▸ **DATA RECORDS**
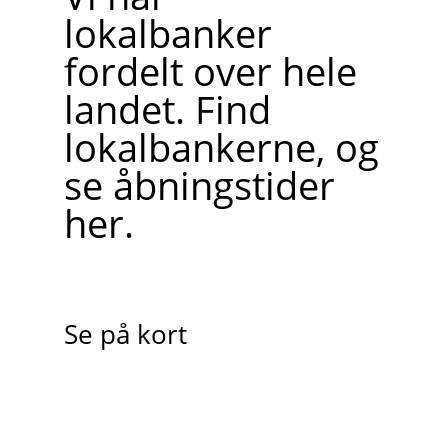
lokalbanker
fordelt over hele
landet. Find
lokalbankerne, og
se åbningstider
her.
Se på kort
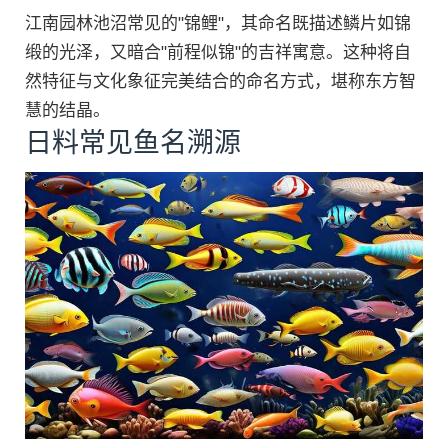
江南园林池沼常见的"锦鲤"，其命名既描述鳞片如锦
缎的光泽，又暗合"前程似锦"的吉祥寓意。这种将自
然特征与文化象征完美结合的命名方式，堪称东方智
慧的结晶。
日料常见鱼名溯源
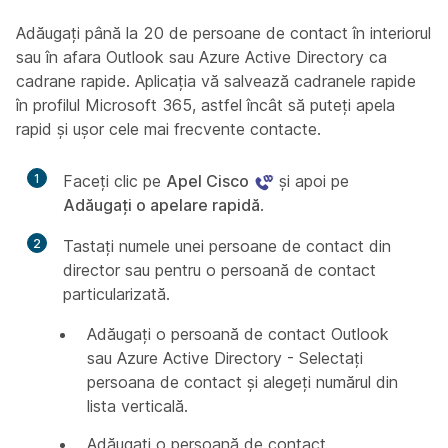
Adăugați până la 20 de persoane de contact în interiorul
sau în afara Outlook sau Azure Active Directory ca
cadrane rapide. Aplicația vă salvează cadranele rapide
în profilul Microsoft 365, astfel încât să puteți apela
rapid și ușor cele mai frecvente contacte.
1
Faceți clic pe
Apel Cisco
și apoi pe
Adăugați o apelare rapidă
.
2
Tastați numele unei persoane de contact din
director sau pentru o persoană de contact
particularizată.
Adăugați o persoană de contact Outlook
sau Azure Active Directory - Selectați
persoana de contact și alegeți numărul din
lista verticală.
Adăugați o persoană de contact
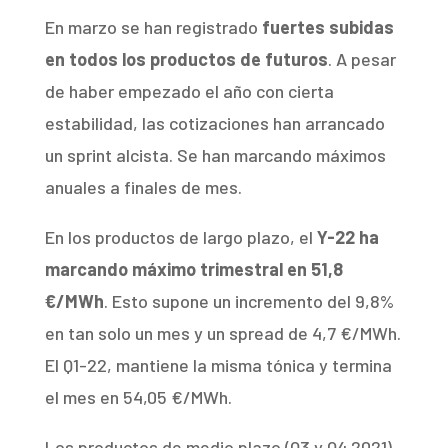
En marzo se han registrado
fuertes subidas
en todos los productos de futuros
. A pesar
de haber empezado el año con cierta
estabilidad, las cotizaciones han arrancado
un sprint alcista. Se han marcando máximos
anuales a finales de mes.
En los productos de largo plazo, el
Y-22 ha
marcando máximo trimestral en 51,8
€/MWh
. Esto supone un incremento del 9,8%
en tan solo un mes y un spread de 4,7 €/MWh.
El Q1-22, mantiene la misma tónica y termina
el mes en 54,05 €/MWh.
Los productos de medio plazo (Q3 y Q4 2021)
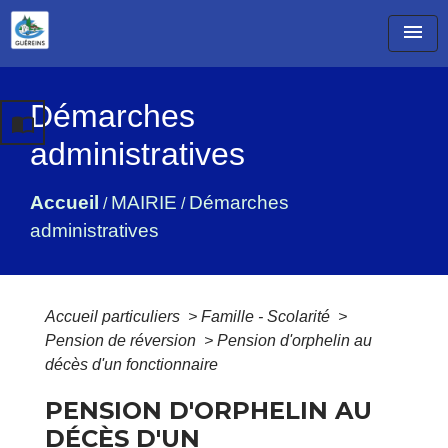
menu
Démarches
import_contacts
administratives
Accueil
MAIRIE
Démarches
/
/
administratives
Accueil particuliers
>
Famille - Scolarité
>
Pension de réversion
>
Pension d'orphelin au
décès d'un fonctionnaire
PENSION D'ORPHELIN AU
DÉCÈS D'UN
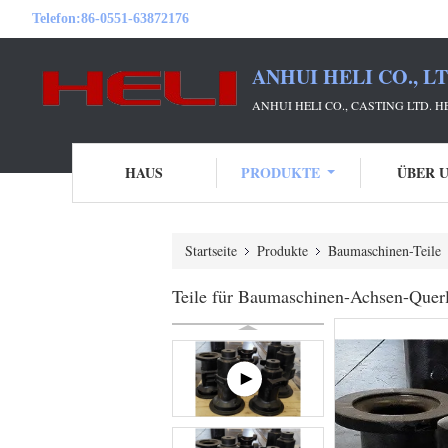
Telefon:
86-0551-63872176
ANHUI HELI CO., L
ANHUI HELI CO., CASTING LTD. 
HAUS
PRODUKTE
ÜBER 
Startseite
Produkte
Baumaschinen-Teile
Teile für Baumaschinen-Achsen-Querl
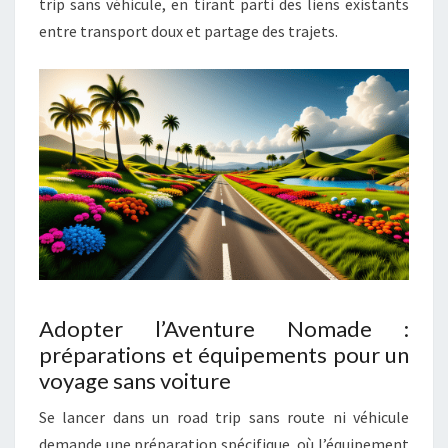
trip sans véhicule, en tirant parti des liens existants
entre transport doux et partage des trajets.
Adopter l’Aventure Nomade :
préparations et équipements pour un
voyage sans voiture
Se lancer dans un road trip sans route ni véhicule
demande une préparation spécifique, où l’équipement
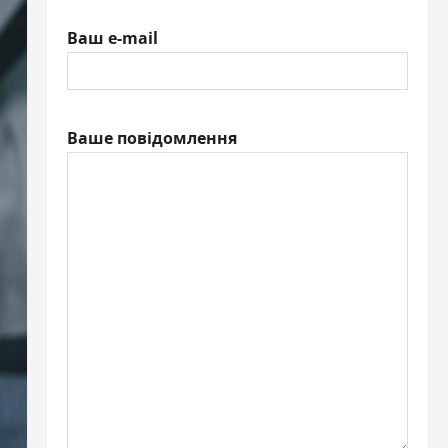
Ваш e-mail
Ваше повідомлення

▸ **EXERCISE OBJECTIVE**
Since the pictures don't belong in the copy, copy only the rest of the entries above exactly.

▸ **ANSWER TO THE PROBLEM**
lokalbanker
fordelt over hele
landet. Find
lokalbankerne, og
se åbningstider
her.
Se på kort
江南园林池沼常见的"锦鲤"，其命名既描述鳞片如锦
缎的光泽，又暗合"前程似锦"的吉祥寓意。这种将自
然特征与文化象征完美结合的命名方式，堪称东方智
慧的结晶。
日料常见鱼名溯源
Adăugați până la 20 de persoane de contact în interiorul
sau în afara Outlook sau Azure Active Directory ca
cadrane rapide. Aplicația vă salvează cadranele rapide
în profilul Microsoft 365, astfel încât să puteți apela
rapid și ușor cele mai frecvente contacte.
1
Faceți clic pe
Apel Cisco
și apoi pe
Adăugați o apelare rapidă
.
2
Tastați numele unei persoane de contact din
director sau pentru o persoană de contact
particularizată.
Adăugați o persoană de contact Outlook
sau Azure Active Directory - Selectați
persoana de contact și alegeți numărul din
lista verticală.
Adăugați o persoană de contact
En marzo se han registrado
fuertes subidas
en todos los productos de futuros
. A pesar
de haber empezado el año con cierta
estabilidad, las cotizaciones han arrancado
un sprint alcista. Se han marcando máximos
anuales a finales de mes.
En los productos de largo plazo, el
Y-22 ha
marcando máximo trimestral en 51,8
€/MWh
. Esto supone un incremento del 9,8%
en tan solo un mes y un spread de 4,7 €/MWh.
El Q1-22, mantiene la misma tónica y termina
el mes en 54,05 €/MWh.
Los productos de medio plazo (Q3 y Q4 2021)
menu
Démarches
import_contacts
administratives
Accueil
MAIRIE
Démarches
/
/
administratives
Accueil particuliers
>
Famille - Scolarité
>
Pension de réversion
>
Pension d'orphelin au
décès d'un fonctionnaire
PENSION D'ORPHELIN AU
DÉCÈS D'UN
Telefon:
86-0551-63872176
ANHUI HELI CO., L
ANHUI HELI CO., CASTING LTD. 
HAUS
PRODUKTE
ÜBER 
Startseite
Produkte
Baumaschinen-Teile
Teile für Baumaschinen-Achsen-Querl
trip sans véhicule, en tirant parti des liens existants
entre transport doux et partage des trajets.
Adopter l’Aventure Nomade :
préparations et équipements pour un
voyage sans voiture
Se lancer dans un road trip sans route ni véhicule
demande une préparation spécifique, où l’équipement
Ваш e-mail
Ваше повідомлення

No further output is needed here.